Directions for this task: Filter the entries down to the lines containing "fujikawakikaku", and copy those lines.

──────── Records provided ────────

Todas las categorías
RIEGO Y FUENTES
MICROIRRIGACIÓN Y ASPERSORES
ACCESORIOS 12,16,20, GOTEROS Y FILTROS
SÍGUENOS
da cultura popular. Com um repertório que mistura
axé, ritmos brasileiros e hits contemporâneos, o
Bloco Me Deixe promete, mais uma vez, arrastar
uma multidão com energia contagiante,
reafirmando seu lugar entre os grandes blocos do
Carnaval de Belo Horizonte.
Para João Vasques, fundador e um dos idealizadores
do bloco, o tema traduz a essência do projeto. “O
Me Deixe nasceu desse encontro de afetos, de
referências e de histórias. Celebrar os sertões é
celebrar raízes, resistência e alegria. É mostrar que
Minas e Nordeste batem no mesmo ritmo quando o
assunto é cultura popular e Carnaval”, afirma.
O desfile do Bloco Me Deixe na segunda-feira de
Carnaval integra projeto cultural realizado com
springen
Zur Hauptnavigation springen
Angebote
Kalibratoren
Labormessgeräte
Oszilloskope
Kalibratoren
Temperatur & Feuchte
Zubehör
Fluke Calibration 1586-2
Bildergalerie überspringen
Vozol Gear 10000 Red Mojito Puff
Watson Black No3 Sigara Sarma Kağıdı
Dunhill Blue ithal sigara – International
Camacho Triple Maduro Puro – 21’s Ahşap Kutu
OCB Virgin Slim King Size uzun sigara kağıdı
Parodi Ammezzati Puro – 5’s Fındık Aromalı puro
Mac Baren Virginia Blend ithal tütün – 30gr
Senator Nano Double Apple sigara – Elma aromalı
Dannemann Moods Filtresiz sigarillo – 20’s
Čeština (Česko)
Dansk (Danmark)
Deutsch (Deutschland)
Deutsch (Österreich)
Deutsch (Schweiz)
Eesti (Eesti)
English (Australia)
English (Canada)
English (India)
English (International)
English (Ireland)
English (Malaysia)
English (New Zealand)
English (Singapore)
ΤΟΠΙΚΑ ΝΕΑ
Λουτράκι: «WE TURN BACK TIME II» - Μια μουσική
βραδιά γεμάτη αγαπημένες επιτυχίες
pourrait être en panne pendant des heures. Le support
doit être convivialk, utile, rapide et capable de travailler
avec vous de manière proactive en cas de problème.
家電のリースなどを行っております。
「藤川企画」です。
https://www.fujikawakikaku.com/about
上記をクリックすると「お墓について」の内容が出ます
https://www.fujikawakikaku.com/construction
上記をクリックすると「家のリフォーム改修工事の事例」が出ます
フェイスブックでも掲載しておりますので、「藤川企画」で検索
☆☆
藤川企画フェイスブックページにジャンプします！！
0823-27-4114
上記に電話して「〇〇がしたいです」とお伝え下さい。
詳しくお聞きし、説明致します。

────────

Answer section:
https://www.fujikawakikaku.com/about
https://www.fujikawakikaku.com/construction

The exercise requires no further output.